Exercise ::
Work through the records below and copy every line that includes "Abschlussprüfung".

Source data ::
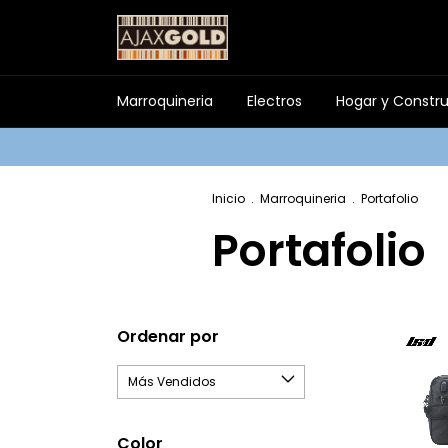
Marroquineria
Electros
Hogar y Constr
Inicio
.
Marroquineria
.
Portafolio
Portafolio
Ordenar por
Color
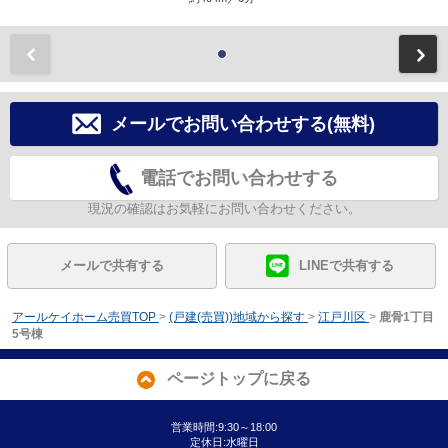
前
メールでお問い合わせする(無料)
電話でお問い合わせする
現況の確認はお気軽にお問い合わせください。
メールで共有する
LINEで共有する
アールケイホーム売買TOP
>
(戸建(売買))地域から探す
>
江戸川区
>
鹿骨1丁目
5号棟
ページトップに戻る
営業時間:9:30～18:00
定休日:水曜日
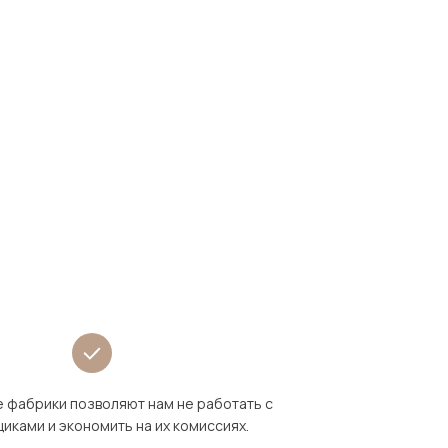
 фабрики позволяют нам не работать с
иками и экономить на их комиссиях.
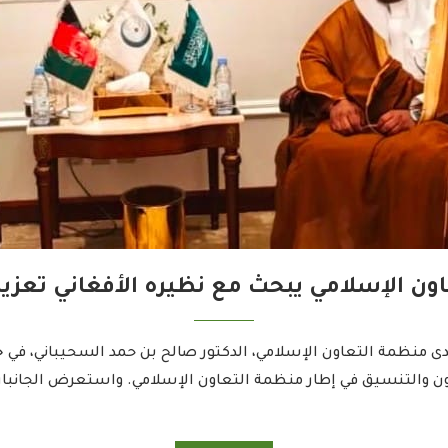
ون الإسلامي يبحث مع نظيره الأفغاني تعزي
 منظمة التعاون الإسلامي، الدكتور صالح بن حمد السحيباني، في ج
ن والتنسيق في إطار منظمة التعاون الإسلامي. واستعرض الجانبا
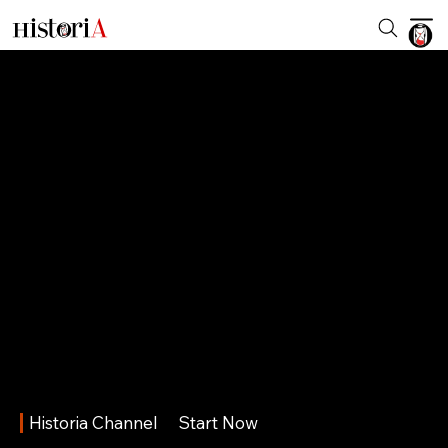
Historia Channel
Start Now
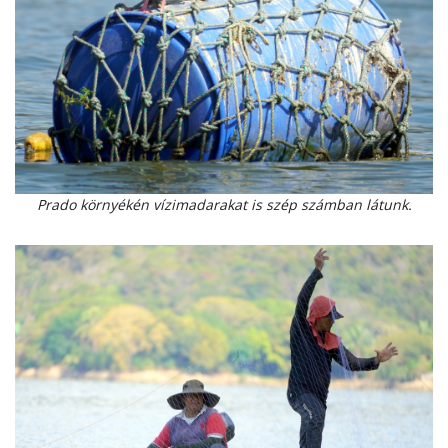
Prado környékén vízimadarakat is szép számban látunk.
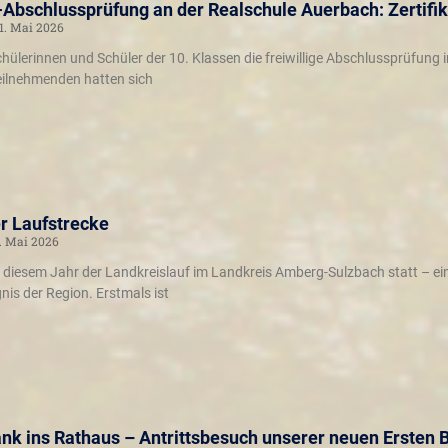
-Abschlussprüfung an der Realschule Auerbach: Zertifika
1. Mai 2026
chülerinnen und Schüler der 10. Klassen die freiwillige Abschlussprüfung 
 Teilnehmenden hatten sich
r Laufstrecke
. Mai 2026
n diesem Jahr der Landkreislauf im Landkreis Amberg-Sulzbach statt – ei
nis der Region. Erstmals ist
nk ins Rathaus – Antrittsbesuch unserer neuen Ersten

Finished task ::
-Abschlussprüfung an der Realschule Auerbach: Zertifika
chülerinnen und Schüler der 10. Klassen die freiwillige Abschlussprüfung 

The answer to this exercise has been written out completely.